An immaculately dressed man adorned in azure feathers stands against a cloud of blue smoke holding a bouquet of flowers. The man’s gaze commands the camera as a soft voice whispers “bleu de nuit” – “midnight blue” – over a kalimba rhythm. This is the opening scene of Congolese-Belgian musician Baloji’s latest music video Peau de Chagrin / Bleu de Nuit, taken from his album 137 Avenue Kaniama. Conceptualised and directed by Baloji and photographed by Kristin-Lee Moolman, Peau de Chagrin / Bleu de Nuit is a dreamscape of electric hues and intriguing characters. Although Baloji’s career is now firmly cemented within the music industry, the singer’s strengths stretch across creative disciplines. “I’m a visual artist when I work as a film and art director and sometimes even a stylist when funds are tight,” Baloji tells It’s Nice That.
Peau de Chagrin / Bleu de Nuit follows a bride and groom on their wedding day.

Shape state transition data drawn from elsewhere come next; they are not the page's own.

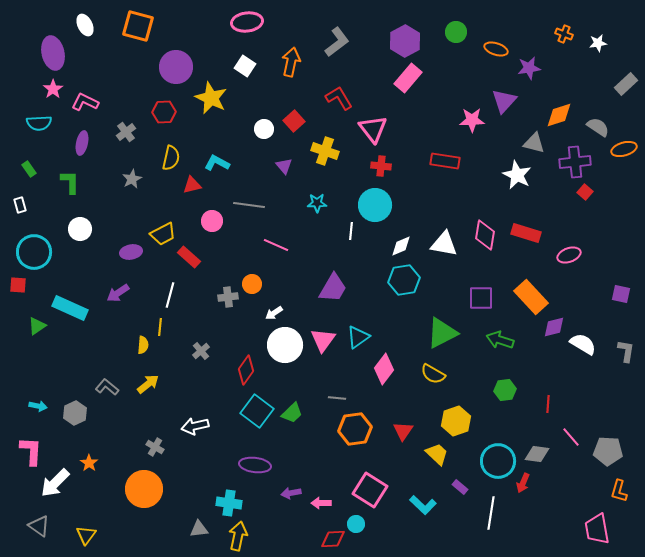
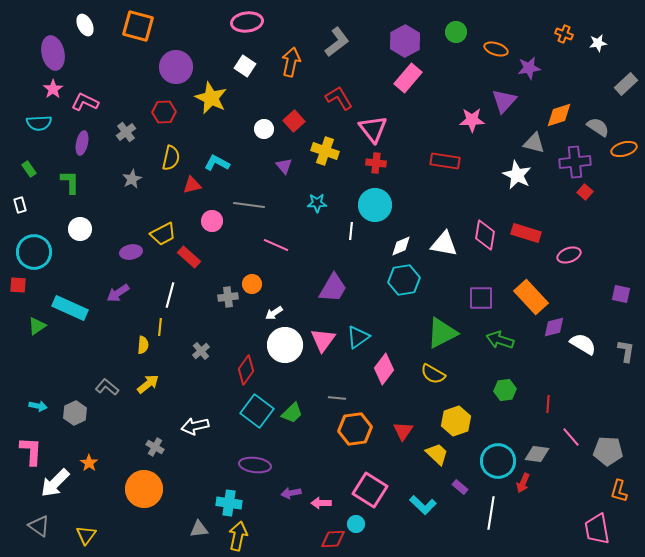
red cross at (381, 166): moved 5 px left, 3 px up
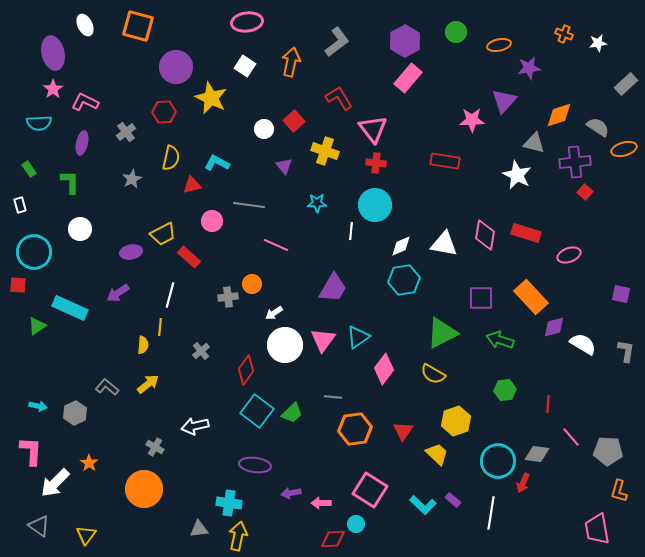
orange ellipse at (496, 49): moved 3 px right, 4 px up; rotated 30 degrees counterclockwise
gray line at (337, 398): moved 4 px left, 1 px up
purple rectangle at (460, 487): moved 7 px left, 13 px down
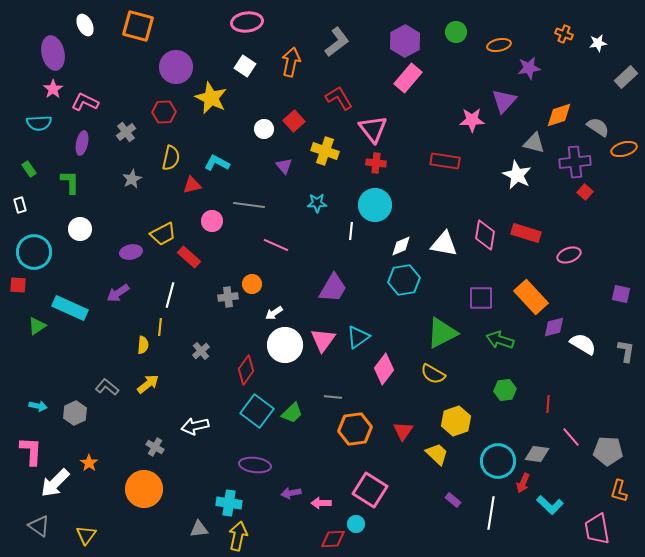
gray rectangle at (626, 84): moved 7 px up
cyan L-shape at (423, 505): moved 127 px right
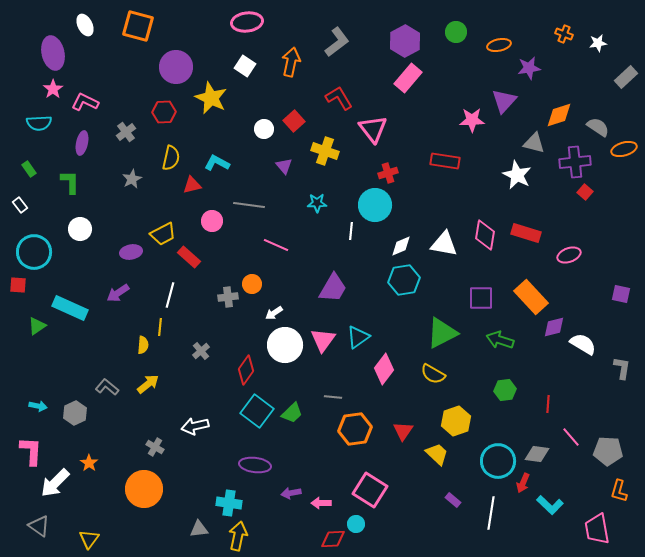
red cross at (376, 163): moved 12 px right, 10 px down; rotated 24 degrees counterclockwise
white rectangle at (20, 205): rotated 21 degrees counterclockwise
gray L-shape at (626, 351): moved 4 px left, 17 px down
yellow triangle at (86, 535): moved 3 px right, 4 px down
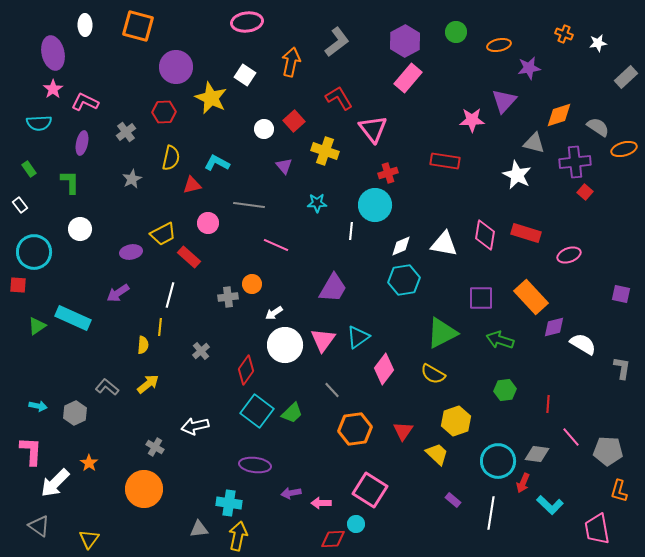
white ellipse at (85, 25): rotated 25 degrees clockwise
white square at (245, 66): moved 9 px down
pink circle at (212, 221): moved 4 px left, 2 px down
cyan rectangle at (70, 308): moved 3 px right, 10 px down
gray line at (333, 397): moved 1 px left, 7 px up; rotated 42 degrees clockwise
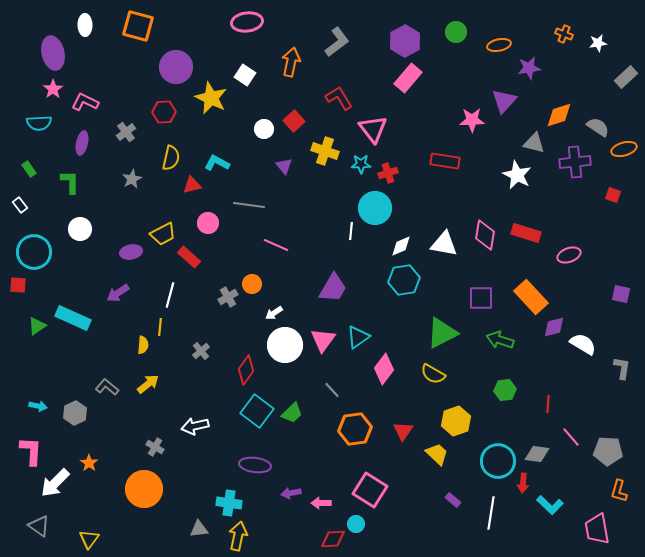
red square at (585, 192): moved 28 px right, 3 px down; rotated 21 degrees counterclockwise
cyan star at (317, 203): moved 44 px right, 39 px up
cyan circle at (375, 205): moved 3 px down
gray cross at (228, 297): rotated 24 degrees counterclockwise
red arrow at (523, 483): rotated 18 degrees counterclockwise
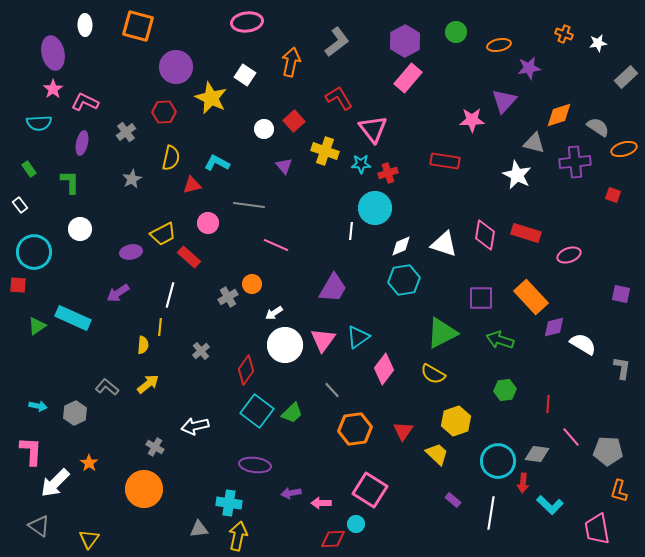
white triangle at (444, 244): rotated 8 degrees clockwise
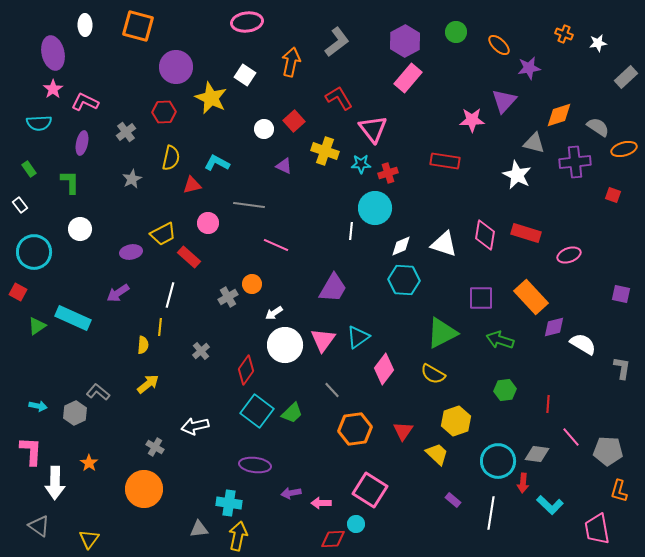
orange ellipse at (499, 45): rotated 55 degrees clockwise
purple triangle at (284, 166): rotated 24 degrees counterclockwise
cyan hexagon at (404, 280): rotated 12 degrees clockwise
red square at (18, 285): moved 7 px down; rotated 24 degrees clockwise
gray L-shape at (107, 387): moved 9 px left, 5 px down
white arrow at (55, 483): rotated 44 degrees counterclockwise
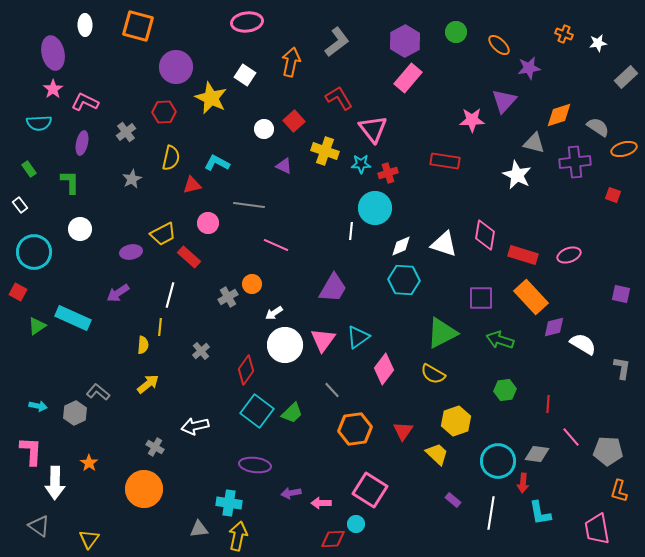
red rectangle at (526, 233): moved 3 px left, 22 px down
cyan L-shape at (550, 505): moved 10 px left, 8 px down; rotated 36 degrees clockwise
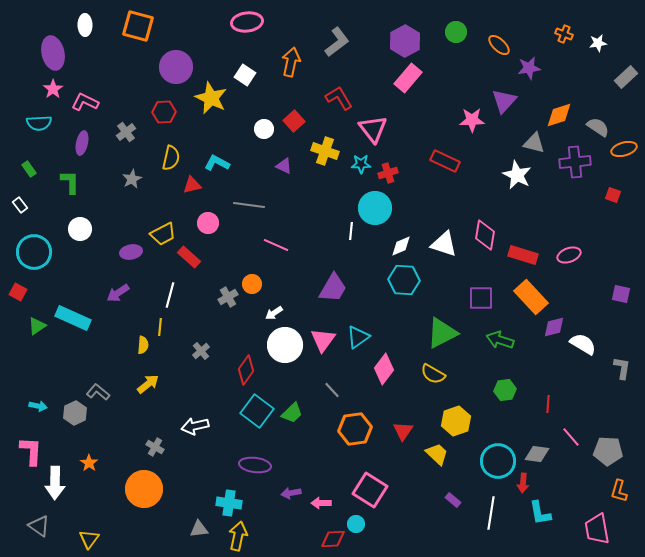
red rectangle at (445, 161): rotated 16 degrees clockwise
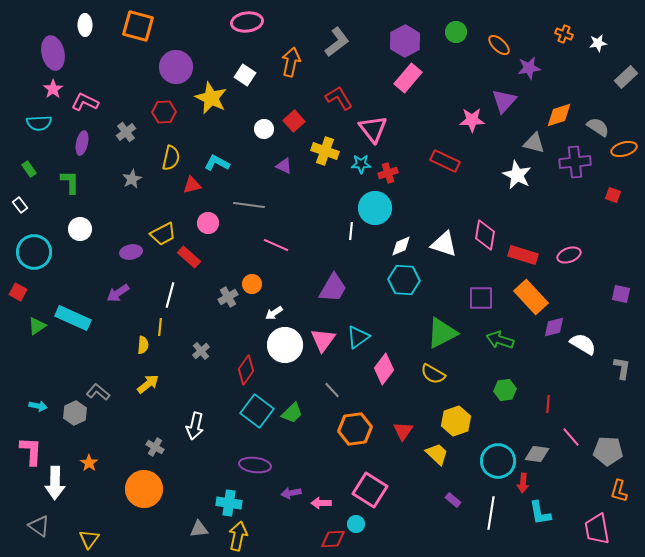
white arrow at (195, 426): rotated 64 degrees counterclockwise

Baloji avoids a linear narrative, creating instead a series of metaphorical images that condense fleeting impressions into unsettling emotions. “Many shots depict an absent partner, which implies that one of them has gone back on their promises; changed their mind. The film illustrates this allegorically, showing the two protagonists alone in their wedding finery in front of the ceremonial installations. The backdrops become clearer as the cloud of yellowish smoke dissipates,” Baloji explains. These wedding frames, seeped as they are in vegetal embellishments, construct a theatrical stage that allows Baloji to play out his symbolic tales of love, lust and eventual apathy.
The hand-crafted masks worn by the characters throughout the film further highlight Baloji’s desired dramatic effect. As the figures wait in vain, “the masks come to represent the love that becomes a ghost. In this way, the masks separate the symbolically-charged waiting shots from the more figurative parts of the video,” Baloji says. This contrast is made all the more poignant by the intricately decorated wooden backdrops, which draw on Pygmy culture and its visually rich wedding rituals; “the installations are historically used as altars for wedding ceremonies,” the artist explains. In drawing on a long-established tradition, Baloji emphasises the pain felt by the lonesome character waiting at the altar and transforms a conventionally celebratory occasion into a harrowing betrayal.
Peau de Chagrin / Bleu de Nuit is an aesthetic triumph; vibrant, atmospheric and undeniably compelling. When asked how the final outcome compares to his initial visions, Baloji admits that “it’s pretty close. We just didn’t have time to shoot everything. I made sure to be extremely prepared since the budget was very low. I knew the whole shooting list by heart, which meant we could focus our attention on the acting on set.”